EXERCISE DIRECTIONS:
Each line of the listing is to be retyped exactly as given.

PROVIDED ENTRIES:
*** Block opens ***

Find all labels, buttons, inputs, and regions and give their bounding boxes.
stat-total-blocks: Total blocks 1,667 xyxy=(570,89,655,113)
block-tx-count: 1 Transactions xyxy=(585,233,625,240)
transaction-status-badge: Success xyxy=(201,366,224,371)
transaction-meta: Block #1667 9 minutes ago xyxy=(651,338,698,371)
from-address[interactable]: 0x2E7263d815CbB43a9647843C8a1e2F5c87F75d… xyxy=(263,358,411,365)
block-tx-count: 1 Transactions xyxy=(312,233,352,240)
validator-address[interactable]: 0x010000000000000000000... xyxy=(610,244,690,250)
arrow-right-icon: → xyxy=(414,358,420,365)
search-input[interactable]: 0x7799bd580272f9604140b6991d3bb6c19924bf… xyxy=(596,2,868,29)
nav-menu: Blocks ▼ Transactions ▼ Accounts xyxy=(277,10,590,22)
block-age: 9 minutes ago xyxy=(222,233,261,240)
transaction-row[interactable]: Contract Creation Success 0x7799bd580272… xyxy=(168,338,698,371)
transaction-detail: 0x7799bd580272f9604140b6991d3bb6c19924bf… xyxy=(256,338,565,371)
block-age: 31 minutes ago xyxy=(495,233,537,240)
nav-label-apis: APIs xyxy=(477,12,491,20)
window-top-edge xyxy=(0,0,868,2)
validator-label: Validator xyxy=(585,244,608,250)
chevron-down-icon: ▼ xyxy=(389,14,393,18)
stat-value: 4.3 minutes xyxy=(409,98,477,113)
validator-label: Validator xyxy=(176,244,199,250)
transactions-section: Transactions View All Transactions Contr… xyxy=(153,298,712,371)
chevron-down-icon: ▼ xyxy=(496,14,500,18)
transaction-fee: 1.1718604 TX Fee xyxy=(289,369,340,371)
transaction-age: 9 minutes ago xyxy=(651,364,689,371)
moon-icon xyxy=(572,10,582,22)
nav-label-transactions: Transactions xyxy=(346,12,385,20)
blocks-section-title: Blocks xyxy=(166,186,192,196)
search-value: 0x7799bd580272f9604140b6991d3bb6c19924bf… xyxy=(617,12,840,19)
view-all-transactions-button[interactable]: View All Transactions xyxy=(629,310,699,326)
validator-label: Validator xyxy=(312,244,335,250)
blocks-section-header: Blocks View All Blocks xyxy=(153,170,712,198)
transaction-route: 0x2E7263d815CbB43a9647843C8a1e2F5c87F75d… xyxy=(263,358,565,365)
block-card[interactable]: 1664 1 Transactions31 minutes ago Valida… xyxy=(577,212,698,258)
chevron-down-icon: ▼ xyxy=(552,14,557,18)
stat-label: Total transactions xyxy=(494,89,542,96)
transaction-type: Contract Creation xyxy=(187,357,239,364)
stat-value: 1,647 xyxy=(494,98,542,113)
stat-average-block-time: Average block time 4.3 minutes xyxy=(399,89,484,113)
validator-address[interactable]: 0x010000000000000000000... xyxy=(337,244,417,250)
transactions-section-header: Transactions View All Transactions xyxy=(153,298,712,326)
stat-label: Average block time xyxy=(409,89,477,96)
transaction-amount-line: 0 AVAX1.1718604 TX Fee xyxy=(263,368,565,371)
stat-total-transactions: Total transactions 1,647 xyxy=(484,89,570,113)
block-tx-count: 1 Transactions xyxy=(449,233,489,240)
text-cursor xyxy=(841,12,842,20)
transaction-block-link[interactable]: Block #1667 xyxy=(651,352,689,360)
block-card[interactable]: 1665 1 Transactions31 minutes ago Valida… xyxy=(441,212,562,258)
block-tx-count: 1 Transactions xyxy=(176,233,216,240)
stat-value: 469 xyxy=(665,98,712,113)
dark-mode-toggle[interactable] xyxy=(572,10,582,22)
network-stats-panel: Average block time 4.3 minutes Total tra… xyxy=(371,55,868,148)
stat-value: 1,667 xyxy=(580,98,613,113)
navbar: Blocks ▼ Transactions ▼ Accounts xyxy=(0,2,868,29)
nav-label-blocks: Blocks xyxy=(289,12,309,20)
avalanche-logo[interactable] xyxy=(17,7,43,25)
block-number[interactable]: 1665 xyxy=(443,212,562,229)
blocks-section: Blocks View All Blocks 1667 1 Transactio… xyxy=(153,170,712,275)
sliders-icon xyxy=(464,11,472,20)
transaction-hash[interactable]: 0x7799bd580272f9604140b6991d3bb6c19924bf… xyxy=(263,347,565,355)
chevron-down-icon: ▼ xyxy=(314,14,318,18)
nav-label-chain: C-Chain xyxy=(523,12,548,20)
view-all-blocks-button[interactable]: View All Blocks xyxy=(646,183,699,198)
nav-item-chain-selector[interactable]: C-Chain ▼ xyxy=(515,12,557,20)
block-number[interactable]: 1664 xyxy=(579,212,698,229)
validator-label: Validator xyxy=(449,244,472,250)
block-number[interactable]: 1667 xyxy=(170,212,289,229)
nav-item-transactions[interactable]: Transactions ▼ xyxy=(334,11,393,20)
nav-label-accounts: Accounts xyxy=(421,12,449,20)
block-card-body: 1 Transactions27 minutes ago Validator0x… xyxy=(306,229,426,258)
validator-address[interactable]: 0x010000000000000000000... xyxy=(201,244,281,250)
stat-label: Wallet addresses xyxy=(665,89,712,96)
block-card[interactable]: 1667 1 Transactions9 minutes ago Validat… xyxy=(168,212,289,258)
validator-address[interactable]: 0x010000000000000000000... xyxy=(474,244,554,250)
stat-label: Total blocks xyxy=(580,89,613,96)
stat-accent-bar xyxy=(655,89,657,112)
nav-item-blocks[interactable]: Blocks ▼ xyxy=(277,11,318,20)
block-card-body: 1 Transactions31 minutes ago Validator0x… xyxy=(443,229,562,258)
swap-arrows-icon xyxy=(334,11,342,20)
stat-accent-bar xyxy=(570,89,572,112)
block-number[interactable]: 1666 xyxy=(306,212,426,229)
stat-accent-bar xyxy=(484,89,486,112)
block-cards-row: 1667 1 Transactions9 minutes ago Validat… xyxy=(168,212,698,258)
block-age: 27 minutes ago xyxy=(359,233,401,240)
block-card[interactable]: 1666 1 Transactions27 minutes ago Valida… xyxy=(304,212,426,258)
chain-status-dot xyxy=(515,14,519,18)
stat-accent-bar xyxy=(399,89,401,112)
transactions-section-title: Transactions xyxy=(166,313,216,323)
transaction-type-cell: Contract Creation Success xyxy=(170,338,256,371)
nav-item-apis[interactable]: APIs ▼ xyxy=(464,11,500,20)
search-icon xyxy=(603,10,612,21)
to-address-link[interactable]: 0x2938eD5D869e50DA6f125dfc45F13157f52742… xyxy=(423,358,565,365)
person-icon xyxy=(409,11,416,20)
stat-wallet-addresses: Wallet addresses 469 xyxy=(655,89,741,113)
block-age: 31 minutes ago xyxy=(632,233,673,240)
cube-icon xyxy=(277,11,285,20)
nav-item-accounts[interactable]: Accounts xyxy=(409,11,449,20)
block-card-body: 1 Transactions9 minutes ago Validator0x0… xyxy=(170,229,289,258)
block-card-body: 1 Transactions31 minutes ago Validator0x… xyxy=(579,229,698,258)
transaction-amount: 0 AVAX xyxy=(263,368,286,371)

*** Block closes ***

THE COMPLETED TASK:
Find all labels, buttons, inputs, and regions and give their bounding boxes.
stat-total-blocks: Total blocks 1,667 xyxy=(570,89,655,113)
block-tx-count: 1 Transactions xyxy=(585,233,625,240)
transaction-status-badge: Success xyxy=(201,366,224,371)
transaction-meta: Block #1667 9 minutes ago xyxy=(651,338,698,371)
from-address[interactable]: 0x2E7263d815CbB43a9647843C8a1e2F5c87F75d… xyxy=(263,358,411,365)
block-tx-count: 1 Transactions xyxy=(312,233,352,240)
validator-address[interactable]: 0x010000000000000000000... xyxy=(610,244,690,250)
arrow-right-icon: → xyxy=(414,358,420,365)
search-input[interactable]: 0x7799bd580272f9604140b6991d3bb6c19924bf… xyxy=(596,2,868,29)
nav-menu: Blocks ▼ Transactions ▼ Accounts xyxy=(277,10,590,22)
block-age: 9 minutes ago xyxy=(222,233,261,240)
transaction-row[interactable]: Contract Creation Success 0x7799bd580272… xyxy=(168,338,698,371)
transaction-detail: 0x7799bd580272f9604140b6991d3bb6c19924bf… xyxy=(256,338,565,371)
block-age: 31 minutes ago xyxy=(495,233,537,240)
nav-label-apis: APIs xyxy=(477,12,491,20)
window-top-edge xyxy=(0,0,868,2)
validator-label: Validator xyxy=(585,244,608,250)
chevron-down-icon: ▼ xyxy=(389,14,393,18)
stat-value: 4.3 minutes xyxy=(409,98,477,113)
validator-label: Validator xyxy=(176,244,199,250)
transactions-section: Transactions View All Transactions Contr… xyxy=(153,298,712,371)
chevron-down-icon: ▼ xyxy=(496,14,500,18)
transaction-fee: 1.1718604 TX Fee xyxy=(289,369,340,371)
transaction-age: 9 minutes ago xyxy=(651,364,689,371)
moon-icon xyxy=(572,10,582,22)
nav-label-transactions: Transactions xyxy=(346,12,385,20)
blocks-section-title: Blocks xyxy=(166,186,192,196)
search-value: 0x7799bd580272f9604140b6991d3bb6c19924bf… xyxy=(617,12,840,19)
view-all-transactions-button[interactable]: View All Transactions xyxy=(629,310,699,326)
validator-label: Validator xyxy=(312,244,335,250)
blocks-section-header: Blocks View All Blocks xyxy=(153,170,712,198)
transaction-route: 0x2E7263d815CbB43a9647843C8a1e2F5c87F75d… xyxy=(263,358,565,365)
block-card[interactable]: 1664 1 Transactions31 minutes ago Valida… xyxy=(577,212,698,258)
chevron-down-icon: ▼ xyxy=(552,14,557,18)
stat-label: Total transactions xyxy=(494,89,542,96)
transaction-type: Contract Creation xyxy=(187,357,239,364)
stat-value: 1,647 xyxy=(494,98,542,113)
stat-average-block-time: Average block time 4.3 minutes xyxy=(399,89,484,113)
validator-address[interactable]: 0x010000000000000000000... xyxy=(337,244,417,250)
transactions-section-header: Transactions View All Transactions xyxy=(153,298,712,326)
stat-label: Average block time xyxy=(409,89,477,96)
transaction-amount-line: 0 AVAX1.1718604 TX Fee xyxy=(263,368,565,371)
stat-total-transactions: Total transactions 1,647 xyxy=(484,89,570,113)
block-tx-count: 1 Transactions xyxy=(449,233,489,240)
text-cursor xyxy=(841,12,842,20)
transaction-block-link[interactable]: Block #1667 xyxy=(651,352,689,360)
block-card[interactable]: 1665 1 Transactions31 minutes ago Valida… xyxy=(441,212,562,258)
block-tx-count: 1 Transactions xyxy=(176,233,216,240)
stat-value: 469 xyxy=(665,98,712,113)
dark-mode-toggle[interactable] xyxy=(572,10,582,22)
network-stats-panel: Average block time 4.3 minutes Total tra… xyxy=(371,55,868,148)
stat-value: 1,667 xyxy=(580,98,613,113)
navbar: Blocks ▼ Transactions ▼ Accounts xyxy=(0,2,868,29)
nav-label-blocks: Blocks xyxy=(289,12,309,20)
avalanche-logo[interactable] xyxy=(17,7,43,25)
block-number[interactable]: 1665 xyxy=(443,212,562,229)
blocks-section: Blocks View All Blocks 1667 1 Transactio… xyxy=(153,170,712,275)
sliders-icon xyxy=(464,11,472,20)
transaction-hash[interactable]: 0x7799bd580272f9604140b6991d3bb6c19924bf… xyxy=(263,347,565,355)
chevron-down-icon: ▼ xyxy=(314,14,318,18)
nav-label-chain: C-Chain xyxy=(523,12,548,20)
view-all-blocks-button[interactable]: View All Blocks xyxy=(646,183,699,198)
nav-item-chain-selector[interactable]: C-Chain ▼ xyxy=(515,12,557,20)
block-number[interactable]: 1664 xyxy=(579,212,698,229)
validator-label: Validator xyxy=(449,244,472,250)
block-number[interactable]: 1667 xyxy=(170,212,289,229)
nav-item-transactions[interactable]: Transactions ▼ xyxy=(334,11,393,20)
nav-label-accounts: Accounts xyxy=(421,12,449,20)
block-card-body: 1 Transactions27 minutes ago Validator0x… xyxy=(306,229,426,258)
validator-address[interactable]: 0x010000000000000000000... xyxy=(201,244,281,250)
stat-label: Wallet addresses xyxy=(665,89,712,96)
block-card[interactable]: 1667 1 Transactions9 minutes ago Validat… xyxy=(168,212,289,258)
validator-address[interactable]: 0x010000000000000000000... xyxy=(474,244,554,250)
stat-label: Total blocks xyxy=(580,89,613,96)
stat-accent-bar xyxy=(655,89,657,112)
nav-item-blocks[interactable]: Blocks ▼ xyxy=(277,11,318,20)
block-card-body: 1 Transactions31 minutes ago Validator0x… xyxy=(443,229,562,258)
swap-arrows-icon xyxy=(334,11,342,20)
stat-accent-bar xyxy=(570,89,572,112)
block-number[interactable]: 1666 xyxy=(306,212,426,229)
stat-accent-bar xyxy=(484,89,486,112)
block-cards-row: 1667 1 Transactions9 minutes ago Validat… xyxy=(168,212,698,258)
block-age: 27 minutes ago xyxy=(359,233,401,240)
block-card[interactable]: 1666 1 Transactions27 minutes ago Valida… xyxy=(304,212,426,258)
chain-status-dot xyxy=(515,14,519,18)
stat-accent-bar xyxy=(399,89,401,112)
transactions-section-title: Transactions xyxy=(166,313,216,323)
transaction-type-cell: Contract Creation Success xyxy=(170,338,256,371)
nav-item-apis[interactable]: APIs ▼ xyxy=(464,11,500,20)
search-icon xyxy=(603,10,612,21)
to-address-link[interactable]: 0x2938eD5D869e50DA6f125dfc45F13157f52742… xyxy=(423,358,565,365)
person-icon xyxy=(409,11,416,20)
stat-wallet-addresses: Wallet addresses 469 xyxy=(655,89,741,113)
block-age: 31 minutes ago xyxy=(632,233,673,240)
cube-icon xyxy=(277,11,285,20)
nav-item-accounts[interactable]: Accounts xyxy=(409,11,449,20)
block-card-body: 1 Transactions9 minutes ago Validator0x0… xyxy=(170,229,289,258)
block-card-body: 1 Transactions31 minutes ago Validator0x… xyxy=(579,229,698,258)
transaction-amount: 0 AVAX xyxy=(263,368,286,371)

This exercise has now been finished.